Wednesday, June 18, 2014

spring 2014

Summer has just arrived.  The repaint business is now picking up.  Contractors are hearing complaints about the cost of repaints.  Most of this is due the fact that repainting has been put off for too long. Customers were warned about waiting too long for years and now they will pay the price.  A lot of repaint has now turned to repair and paint.  “Pay it now or pay it later” is an expensive way to be educated on property maintenance.  The cost of materials never slowed down either.  Now the minimum wage has increased and so even the bottom rung of painters should be getting more than even last year.  California isn’t survivable at minimum wage.

The work on the levy has now passed final approval.  The funding for it should happen within 6-8 months.  As soon as funding happens, real estate in the north area will start to escalate in price and availability.  New construction in both the residential and commercial will start up to fill the void that the moratorium has caused for the past 3 years.
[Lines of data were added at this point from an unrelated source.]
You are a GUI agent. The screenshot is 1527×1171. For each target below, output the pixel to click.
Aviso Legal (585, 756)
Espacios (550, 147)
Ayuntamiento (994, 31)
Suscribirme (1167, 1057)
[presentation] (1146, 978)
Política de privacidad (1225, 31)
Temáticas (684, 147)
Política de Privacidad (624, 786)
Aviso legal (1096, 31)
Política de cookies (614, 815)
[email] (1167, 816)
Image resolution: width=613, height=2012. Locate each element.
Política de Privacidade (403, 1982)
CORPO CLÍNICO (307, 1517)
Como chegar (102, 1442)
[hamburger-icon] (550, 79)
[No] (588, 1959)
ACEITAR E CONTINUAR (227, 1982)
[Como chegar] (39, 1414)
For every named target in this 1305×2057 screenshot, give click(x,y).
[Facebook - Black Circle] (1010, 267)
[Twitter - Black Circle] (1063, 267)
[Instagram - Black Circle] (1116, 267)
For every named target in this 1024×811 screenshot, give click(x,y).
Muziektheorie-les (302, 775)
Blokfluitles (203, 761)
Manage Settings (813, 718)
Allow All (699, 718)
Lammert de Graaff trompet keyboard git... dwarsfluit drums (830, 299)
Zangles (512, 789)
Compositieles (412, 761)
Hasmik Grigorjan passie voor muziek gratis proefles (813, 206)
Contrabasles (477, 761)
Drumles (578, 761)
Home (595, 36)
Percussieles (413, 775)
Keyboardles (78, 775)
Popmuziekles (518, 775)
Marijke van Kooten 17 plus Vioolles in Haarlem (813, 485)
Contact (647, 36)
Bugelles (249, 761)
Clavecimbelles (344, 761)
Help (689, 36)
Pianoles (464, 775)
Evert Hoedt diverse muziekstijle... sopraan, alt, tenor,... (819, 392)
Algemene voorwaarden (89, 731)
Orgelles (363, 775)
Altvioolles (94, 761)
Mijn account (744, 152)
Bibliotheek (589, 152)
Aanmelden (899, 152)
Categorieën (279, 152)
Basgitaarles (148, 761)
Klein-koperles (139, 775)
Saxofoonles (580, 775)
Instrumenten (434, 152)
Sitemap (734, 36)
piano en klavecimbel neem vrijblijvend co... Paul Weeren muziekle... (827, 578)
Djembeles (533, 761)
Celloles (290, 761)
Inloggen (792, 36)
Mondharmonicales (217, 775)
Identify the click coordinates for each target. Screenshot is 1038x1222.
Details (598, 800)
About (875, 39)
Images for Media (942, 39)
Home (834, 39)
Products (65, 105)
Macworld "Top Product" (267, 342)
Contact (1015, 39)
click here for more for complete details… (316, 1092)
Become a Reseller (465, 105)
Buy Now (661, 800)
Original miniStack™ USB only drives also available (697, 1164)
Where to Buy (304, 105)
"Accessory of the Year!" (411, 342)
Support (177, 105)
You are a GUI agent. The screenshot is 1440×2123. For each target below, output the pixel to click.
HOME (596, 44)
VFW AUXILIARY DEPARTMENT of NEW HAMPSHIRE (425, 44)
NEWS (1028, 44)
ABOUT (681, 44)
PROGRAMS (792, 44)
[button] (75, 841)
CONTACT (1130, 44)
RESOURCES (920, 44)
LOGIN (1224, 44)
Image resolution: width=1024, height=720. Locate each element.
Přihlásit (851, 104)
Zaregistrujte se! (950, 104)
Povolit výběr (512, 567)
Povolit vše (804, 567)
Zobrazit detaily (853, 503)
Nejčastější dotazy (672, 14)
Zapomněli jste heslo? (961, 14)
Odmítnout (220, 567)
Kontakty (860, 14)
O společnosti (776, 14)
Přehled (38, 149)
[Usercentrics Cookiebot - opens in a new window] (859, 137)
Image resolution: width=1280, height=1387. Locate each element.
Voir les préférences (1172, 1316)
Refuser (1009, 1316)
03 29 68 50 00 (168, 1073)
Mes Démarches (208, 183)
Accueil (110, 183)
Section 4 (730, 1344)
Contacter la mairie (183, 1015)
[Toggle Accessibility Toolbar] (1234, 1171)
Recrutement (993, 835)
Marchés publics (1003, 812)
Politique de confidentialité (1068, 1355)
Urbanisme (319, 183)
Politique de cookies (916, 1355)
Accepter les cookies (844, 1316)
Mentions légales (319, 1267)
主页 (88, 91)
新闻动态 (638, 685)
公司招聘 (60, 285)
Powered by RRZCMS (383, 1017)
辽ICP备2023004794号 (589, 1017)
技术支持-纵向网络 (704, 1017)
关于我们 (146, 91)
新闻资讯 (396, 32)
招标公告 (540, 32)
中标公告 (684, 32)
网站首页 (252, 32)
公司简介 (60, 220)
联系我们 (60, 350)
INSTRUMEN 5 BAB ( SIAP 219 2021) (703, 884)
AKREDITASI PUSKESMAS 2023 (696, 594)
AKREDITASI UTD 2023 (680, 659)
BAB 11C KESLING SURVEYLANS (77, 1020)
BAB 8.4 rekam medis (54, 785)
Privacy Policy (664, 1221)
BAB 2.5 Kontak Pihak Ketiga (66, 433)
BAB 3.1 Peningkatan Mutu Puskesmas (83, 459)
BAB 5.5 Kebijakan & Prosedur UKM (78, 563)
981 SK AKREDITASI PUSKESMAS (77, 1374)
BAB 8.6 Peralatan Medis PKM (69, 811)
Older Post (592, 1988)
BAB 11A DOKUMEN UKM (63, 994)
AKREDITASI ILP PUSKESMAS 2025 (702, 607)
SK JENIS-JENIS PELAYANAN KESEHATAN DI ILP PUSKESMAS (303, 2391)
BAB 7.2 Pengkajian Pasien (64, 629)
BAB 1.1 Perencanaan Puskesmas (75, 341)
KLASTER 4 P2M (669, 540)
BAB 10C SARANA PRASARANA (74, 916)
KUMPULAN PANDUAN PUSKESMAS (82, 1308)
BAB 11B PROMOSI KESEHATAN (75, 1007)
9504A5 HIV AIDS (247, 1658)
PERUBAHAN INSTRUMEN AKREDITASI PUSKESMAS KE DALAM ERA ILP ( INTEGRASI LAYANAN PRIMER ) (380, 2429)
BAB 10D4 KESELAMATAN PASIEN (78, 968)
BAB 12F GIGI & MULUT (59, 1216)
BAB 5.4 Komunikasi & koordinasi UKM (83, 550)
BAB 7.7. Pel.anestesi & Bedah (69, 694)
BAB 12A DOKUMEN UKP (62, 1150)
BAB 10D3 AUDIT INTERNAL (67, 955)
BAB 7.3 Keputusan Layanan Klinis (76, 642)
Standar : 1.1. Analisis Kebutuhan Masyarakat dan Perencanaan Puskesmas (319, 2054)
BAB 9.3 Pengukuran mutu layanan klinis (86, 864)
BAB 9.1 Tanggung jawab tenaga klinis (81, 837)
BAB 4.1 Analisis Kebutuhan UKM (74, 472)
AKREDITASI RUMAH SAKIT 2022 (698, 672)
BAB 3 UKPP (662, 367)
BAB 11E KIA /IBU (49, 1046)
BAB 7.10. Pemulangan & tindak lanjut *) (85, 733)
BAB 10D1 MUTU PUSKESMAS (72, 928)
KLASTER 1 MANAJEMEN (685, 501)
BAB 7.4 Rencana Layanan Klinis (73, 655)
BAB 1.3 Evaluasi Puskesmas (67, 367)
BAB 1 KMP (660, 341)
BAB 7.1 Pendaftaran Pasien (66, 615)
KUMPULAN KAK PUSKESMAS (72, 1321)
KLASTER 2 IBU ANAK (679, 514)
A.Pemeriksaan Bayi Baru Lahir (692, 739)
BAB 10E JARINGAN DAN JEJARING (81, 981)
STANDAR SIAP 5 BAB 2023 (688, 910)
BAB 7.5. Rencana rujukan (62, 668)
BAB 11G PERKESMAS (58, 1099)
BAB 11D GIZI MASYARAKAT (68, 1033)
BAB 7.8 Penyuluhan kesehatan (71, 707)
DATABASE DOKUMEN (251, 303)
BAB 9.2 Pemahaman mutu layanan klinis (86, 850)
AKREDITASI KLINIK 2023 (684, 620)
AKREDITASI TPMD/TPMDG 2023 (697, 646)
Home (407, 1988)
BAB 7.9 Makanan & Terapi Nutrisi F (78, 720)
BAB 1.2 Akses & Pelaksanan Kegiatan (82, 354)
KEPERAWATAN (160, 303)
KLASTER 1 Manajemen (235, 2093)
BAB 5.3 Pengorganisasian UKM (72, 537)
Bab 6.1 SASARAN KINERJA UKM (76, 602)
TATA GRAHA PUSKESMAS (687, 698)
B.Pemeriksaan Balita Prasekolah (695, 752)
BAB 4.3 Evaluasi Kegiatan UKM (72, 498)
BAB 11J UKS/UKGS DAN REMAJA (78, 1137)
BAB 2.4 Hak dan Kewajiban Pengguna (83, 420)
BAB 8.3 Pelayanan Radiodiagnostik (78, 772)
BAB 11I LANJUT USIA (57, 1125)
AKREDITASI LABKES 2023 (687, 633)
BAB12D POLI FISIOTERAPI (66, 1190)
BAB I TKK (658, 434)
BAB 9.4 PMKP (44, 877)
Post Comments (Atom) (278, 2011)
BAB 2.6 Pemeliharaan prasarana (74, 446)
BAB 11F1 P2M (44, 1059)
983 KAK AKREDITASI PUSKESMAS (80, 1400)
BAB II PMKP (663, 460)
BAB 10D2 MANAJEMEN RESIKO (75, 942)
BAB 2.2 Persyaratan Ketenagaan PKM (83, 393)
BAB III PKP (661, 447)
The new construction will pull the tract stars off of the repaint market.  This will enable the repaint market to rebound on their pricing, which has been in the tank due to the track stars being used to working for 50% less than they should.  The tract painters are getting less now, in 2014, than Dad did on his last tract in 1959.  Seriously.  And Dad was union.  No, not adjusted for inflation.  Dollar for dollar, less than in 1959.  I sat down with Dad in 1990 and we recalculated his last bid (he had all the paperwork) so that we could find out how much he got for each floor foot.  He didn’t paint the floors, so his bids weren’t figured that way……   Dad used to get between $1.40 and $1.60 per floor foot in 1959!  You can guess at his material costs…… figure 10% of current.  His journeymen were getting as much or more than what most are getting today, 45 years later.

Sure, housing costs have climbed radically since then, but the sub contractors are making a lot less.  The rising costs are the cost of the dirt, licenses, permits and developer profits.